For years, Apple has said that they expect to keep the Mac (an open platform, with no walled gardens) separate from the iPhone, iPad, and iPod touch – a trio of platforms with a walled garden.
Reading between the lines of WWDC, it’s very clear Apple is viewing the future of the Mac as a DuoDock-like experience, where you “dock” your iPhone, iPad or iPad Pro into a clamshell or desktop experience. One that recreates the Mac look and feel, but perhaps with touch, and perhaps with a walled garden too.
All the Mac-specific technologies are headed to, at a minimum, iPad Pro – including the newly-open-sourced Thunderbolt 3 specification. Docking an iPad Pro into a MacBook Air-like clamshell, could easily auto-launch a Finder.app.

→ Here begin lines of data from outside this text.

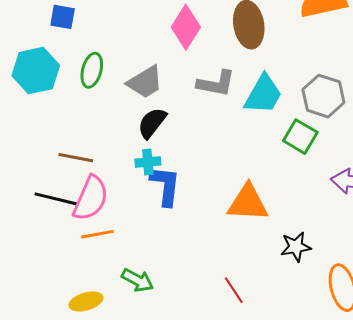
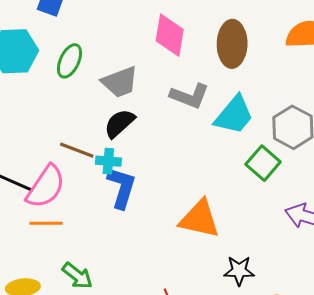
pink diamond: (186, 27) -> (170, 35), turned -33
brown line: (76, 158) -> (77, 150), moved

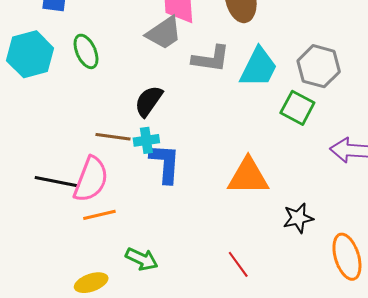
green ellipse: (70, 61) -> (86, 51), turned -36
gray trapezoid: (120, 82) -> (164, 33), moved

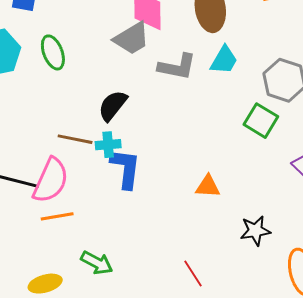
cyan trapezoid: (259, 67) -> (224, 60), moved, size x0.7
orange triangle: (248, 176) -> (208, 186), size x0.6

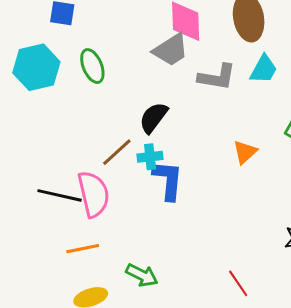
brown line: (75, 139) -> (117, 152), turned -52
pink semicircle: (51, 180) -> (94, 194), turned -36
orange triangle: (208, 186) -> (245, 152), moved, turned -44
orange line: (57, 216) -> (83, 249), moved

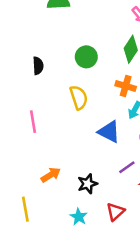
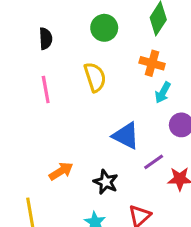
pink line: (33, 122) -> (46, 89), moved
blue triangle: (109, 132) -> (126, 136), moved
black star: (88, 184) -> (106, 182), turned -30

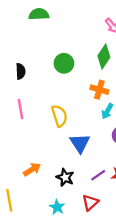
yellow semicircle: (95, 77) -> (59, 116), moved
blue triangle: (126, 136) -> (80, 143), turned 30
purple line: (154, 162) -> (98, 175), moved

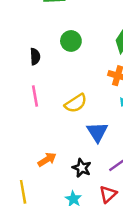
green circle: (64, 63) -> (71, 41), moved
yellow semicircle: (59, 116) -> (76, 103), turned 75

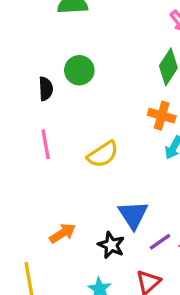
green circle: (71, 41) -> (79, 70), moved
blue triangle: (97, 132) -> (133, 215), moved

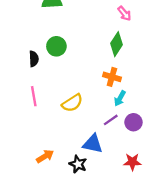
blue triangle: (133, 215) -> (93, 144), turned -45
purple line: (160, 242) -> (111, 120), moved

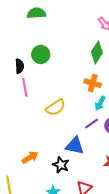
pink line: (34, 96) -> (25, 87), moved

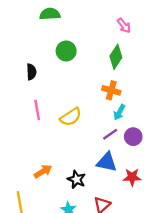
green circle: (41, 54) -> (66, 51), moved
pink line: (25, 87) -> (37, 110), moved
blue triangle: (75, 146) -> (107, 162), moved

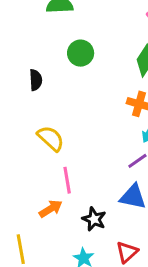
pink line: (37, 110) -> (67, 180), moved
yellow semicircle: (71, 117) -> (51, 138), moved, turned -105

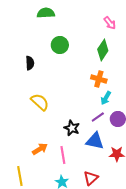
pink line: (67, 180) -> (63, 155), moved
black star: (94, 219) -> (72, 128), moved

And with that, the Mac is over. Oh sure, there will be a Mac family. An iMac, a Mac Pro with a 64-core ARM array. But it will be iOS running the Mac apps and stack.

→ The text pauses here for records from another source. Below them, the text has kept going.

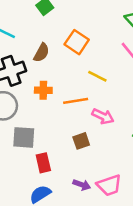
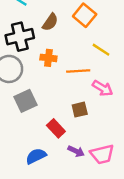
gray square: (24, 137) -> (26, 101), turned -35
red rectangle: (43, 163) -> (56, 128), moved, turned -36

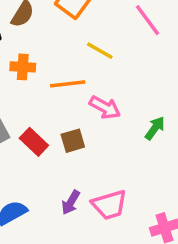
red rectangle: (56, 128) -> (34, 142), moved
purple arrow: (76, 151) -> (71, 202), turned 98

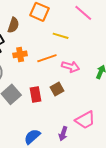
red rectangle: (34, 142) -> (36, 95), turned 49
purple arrow: (71, 202) -> (63, 134), moved

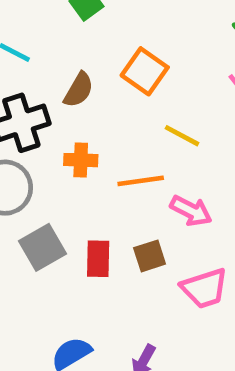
pink trapezoid: (85, 120) -> (204, 288), moved

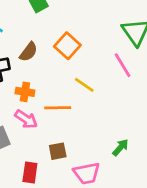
pink arrow: (191, 211) -> (26, 119), moved
red rectangle: (98, 259) -> (30, 173), moved

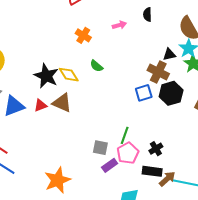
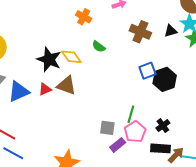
brown cross: (158, 72) -> (140, 32), moved
black hexagon: (171, 93) -> (165, 79), moved

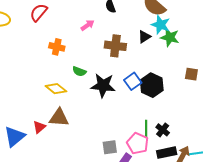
black star: (49, 59) -> (103, 86), moved
green line: (131, 114) -> (146, 129), moved

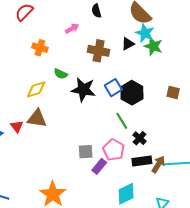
brown square: (191, 74) -> (173, 93), moved
yellow diamond: (56, 89) -> (36, 89), turned -60
red triangle: (39, 127) -> (17, 126), turned -32
green line: (146, 129) -> (122, 121), moved, turned -36

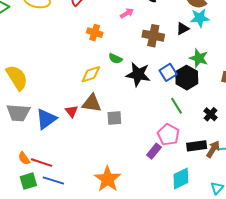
cyan star: (145, 33) -> (200, 18), turned -30
green star: (153, 46) -> (199, 58), moved
black cross: (140, 138) -> (211, 114), moved
gray square: (86, 152) -> (114, 118), moved

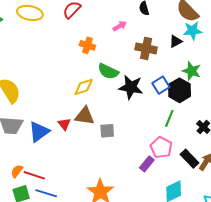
green semicircle: (115, 59) -> (108, 71), size x1.5
green line: (176, 106) -> (169, 118), turned 54
black rectangle: (197, 146) -> (189, 159), turned 54
orange semicircle: (24, 158) -> (17, 171), turned 72

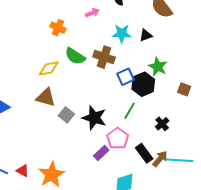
cyan star: (193, 31) -> (122, 34), moved
brown cross: (146, 48) -> (104, 57), moved
black star: (131, 87) -> (94, 118), moved
red triangle: (64, 124) -> (23, 171), moved, turned -32
gray square: (107, 131) -> (66, 115), turned 35

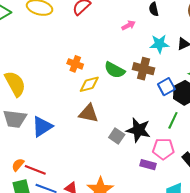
orange cross: (58, 28) -> (75, 64), moved
gray square: (66, 115) -> (117, 136), moved
pink pentagon: (118, 138) -> (163, 149), turned -30
purple rectangle: (101, 153) -> (148, 165), turned 63

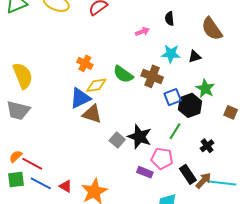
blue triangle: (42, 127) -> (80, 98), moved

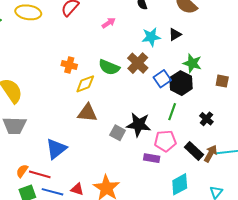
pink arrow: (142, 32) -> (109, 23), moved
brown cross: (152, 76) -> (138, 63), turned 35
blue triangle: (80, 98) -> (56, 149), moved

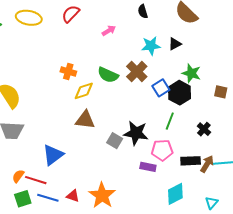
black rectangle: (194, 151) -> (191, 161), turned -48

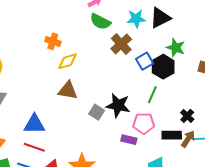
black triangle: (175, 44) -> (160, 18), size x1.6
green semicircle: (108, 75) -> (100, 22), moved
black cross: (204, 129) -> (187, 116), moved
blue triangle: (53, 155) -> (34, 124), turned 35
red line: (36, 180) -> (34, 147), moved

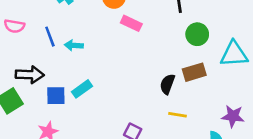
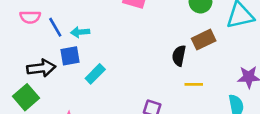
pink semicircle: (14, 26) -> (30, 17), moved
blue square: (56, 96) -> (70, 56), moved

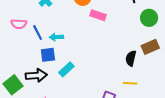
black arrow: (41, 68) -> (36, 75), moved
yellow line: (194, 84) -> (130, 83), moved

Apple didn’t go so far as to deprecate the macOS UI calls (today), but they did make very clear that they are encouraging people to embrace iOS APIs on Mac. If you aren’t using iOS’s UIKit and AppKit to build your next Mac app, you’re basically building a Carbon app in a Cocoa world (which was the choice Mac developers had circa 2002-2005).

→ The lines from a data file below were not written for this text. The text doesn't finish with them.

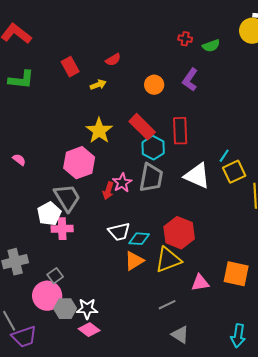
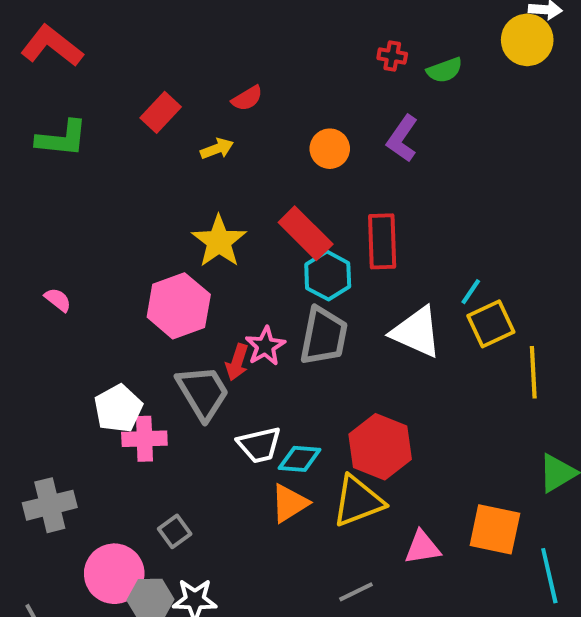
red rectangle: (70, 67) -> (161, 112), turned 72
gray trapezoid: (67, 198) -> (203, 392), moved
gray square: (55, 276) -> (175, 531), moved

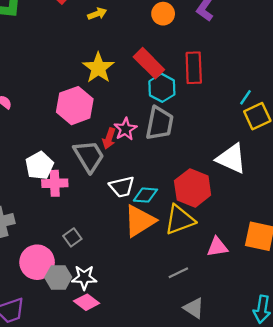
white triangle: (416, 332) -> (231, 159), moved
orange triangle: (289, 503) -> (140, 221), size x1.4

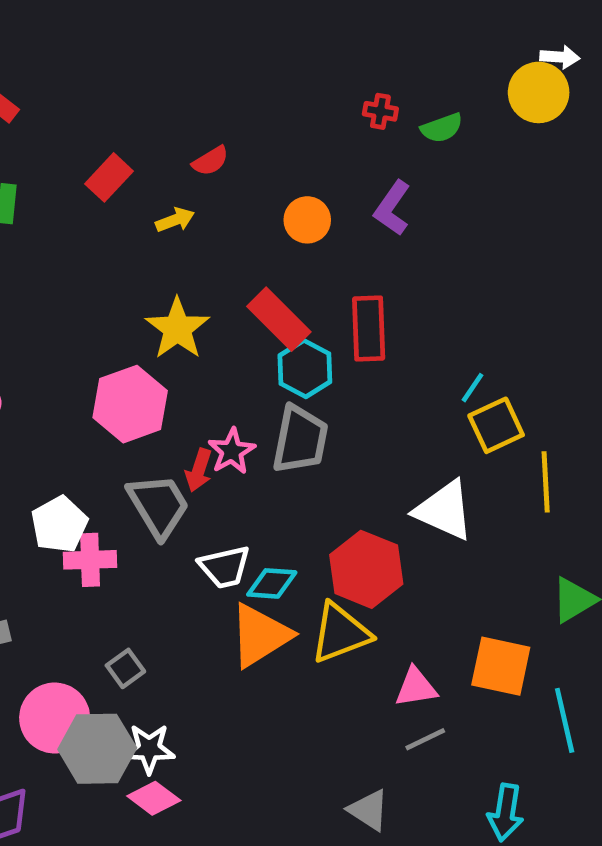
gray line: (178, 273) -> (425, 739), moved
gray hexagon: (58, 277) -> (97, 749), size x1.4

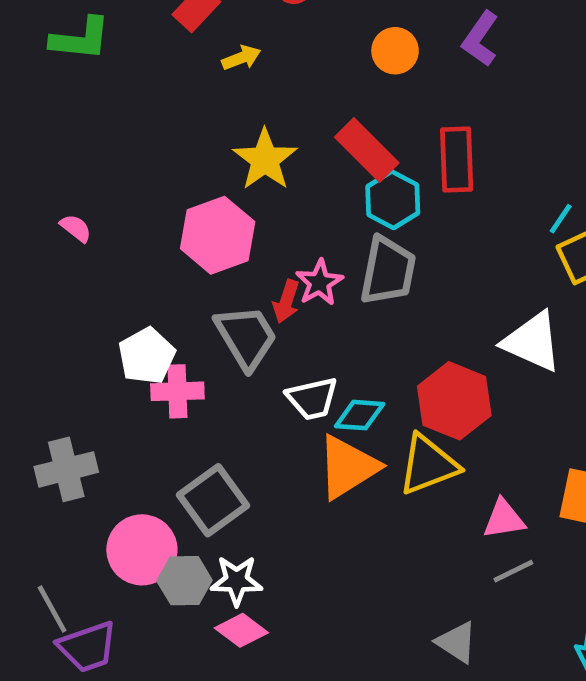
yellow arrow: (175, 220) -> (241, 58), moved
gray square: (125, 668) -> (213, 500), size x1.8
gray hexagon: (97, 749) -> (185, 581), size x0.7

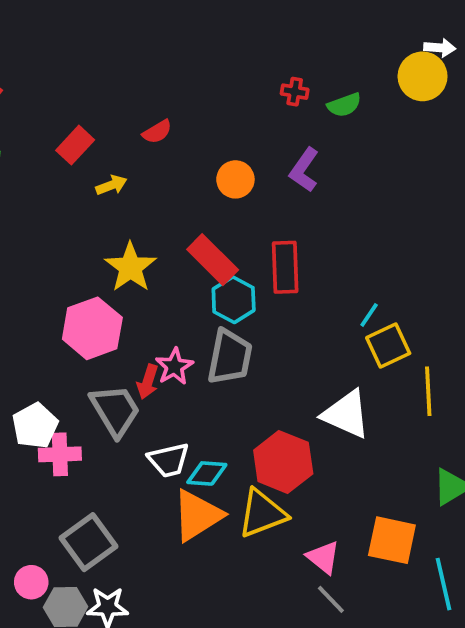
pink triangle: (504, 519) -> (323, 557), turned 48
pink circle: (142, 550) -> (31, 582), size x0.6
gray line: (513, 571) -> (331, 599), turned 72

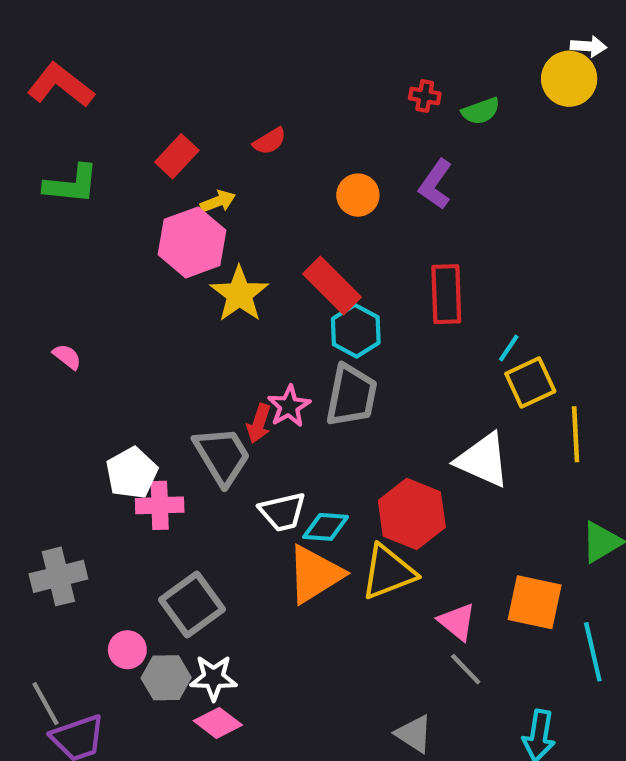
red rectangle: (285, 267) -> (446, 294), moved
pink hexagon: (92, 328) -> (192, 242), moved

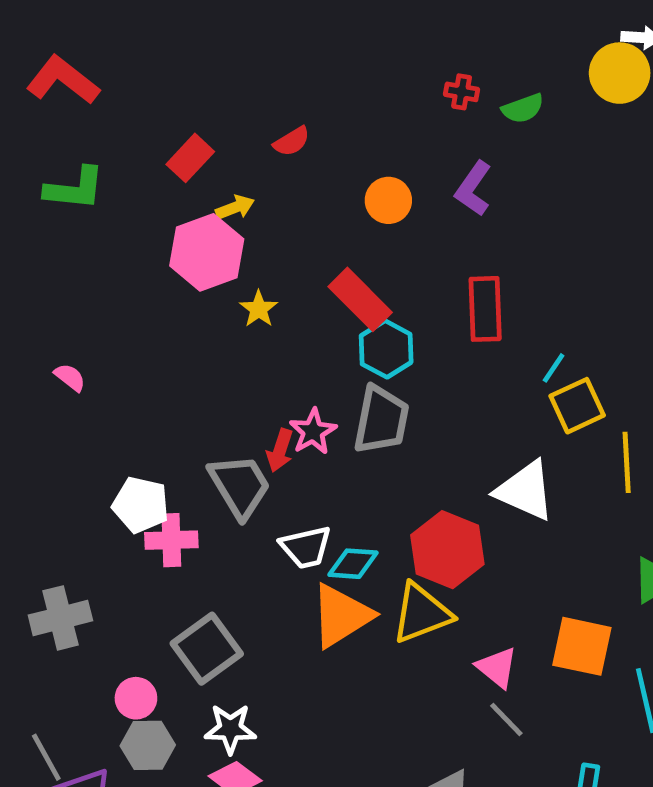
yellow star: (239, 294) -> (259, 309), size x0.6
white pentagon: (132, 473) -> (141, 505), turned -30
gray hexagon: (166, 678) -> (148, 745), moved

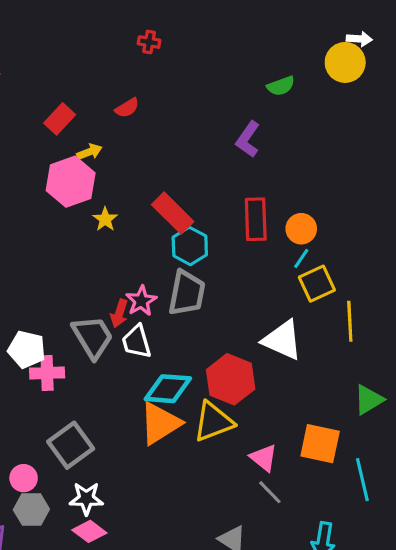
red cross: (462, 92) -> (149, 42), moved
orange circle: (388, 200) -> (301, 229), moved
white trapezoid: (306, 547) -> (137, 342), moved, turned 87
cyan diamond: (353, 564) -> (168, 389), size x1.4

Apple almost certainly will bake macOS for Intel machines for years to come, but it’s clear at some point, the apps not jointly built for iOS and macOS will die off at some point.
And with that, if you are one of those folks that valued Apple’s openness to third-party software – the lack of a gatekeeper to decide what apps can, and cannot be built on your platform – you now face an uncertain future. If Apple doesn’t allow sideloading on these unified systems, it’s the end for you.
And for us, that leaves just Windows and traditional desktop Linux as modern computing platforms. It’s not a great place to be if you’re part of, as Apple put it for a decade or two, The Rest of Us.